--- THE INPUT ---
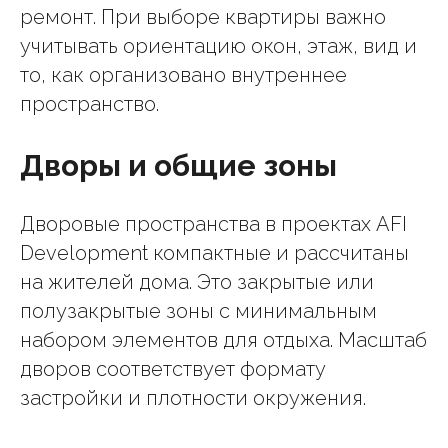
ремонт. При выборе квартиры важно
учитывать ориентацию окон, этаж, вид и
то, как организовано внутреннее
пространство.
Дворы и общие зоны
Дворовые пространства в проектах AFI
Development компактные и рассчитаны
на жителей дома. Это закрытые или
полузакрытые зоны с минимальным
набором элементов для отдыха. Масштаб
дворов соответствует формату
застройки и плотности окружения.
---
--- THE INPUT ---
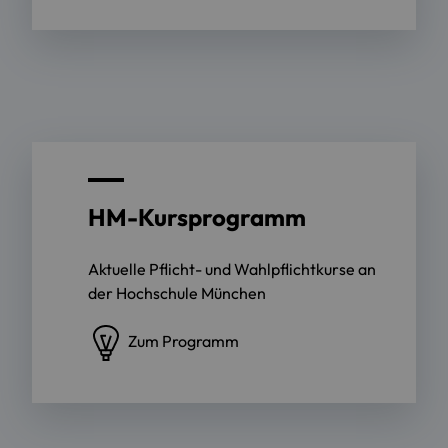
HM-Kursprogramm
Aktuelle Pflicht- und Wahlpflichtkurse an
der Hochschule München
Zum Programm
---
--- THE INPUT ---
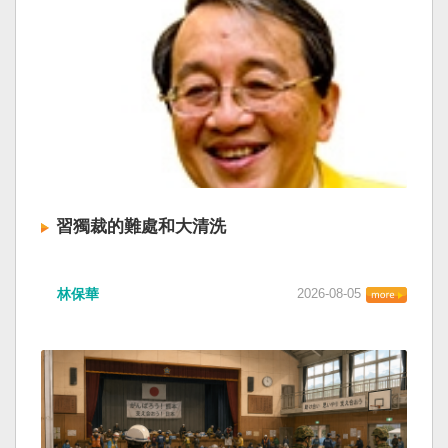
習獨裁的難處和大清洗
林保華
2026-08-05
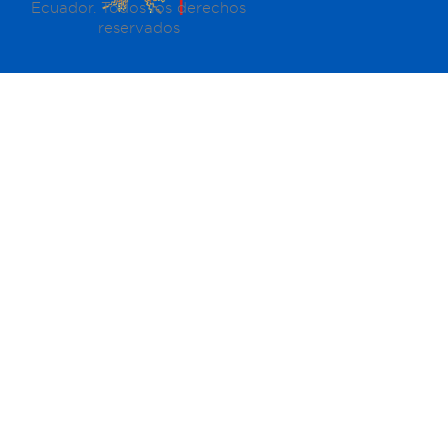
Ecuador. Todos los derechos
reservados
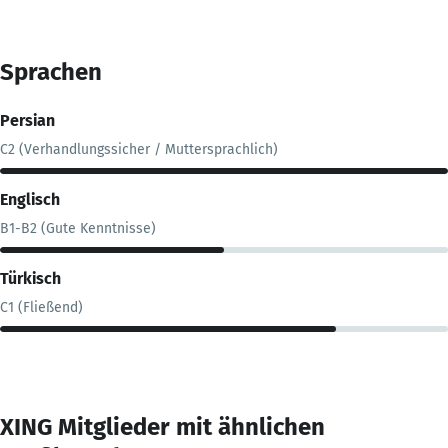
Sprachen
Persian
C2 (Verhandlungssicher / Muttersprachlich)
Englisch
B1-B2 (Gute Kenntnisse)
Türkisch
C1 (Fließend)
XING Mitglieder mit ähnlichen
---
_TASK INSTRUCTIONS_
For each line above that carries the word "зоны", copy it out.

_EXERCISE OUTPUT_
Дворы и общие зоны
полузакрытые зоны с минимальным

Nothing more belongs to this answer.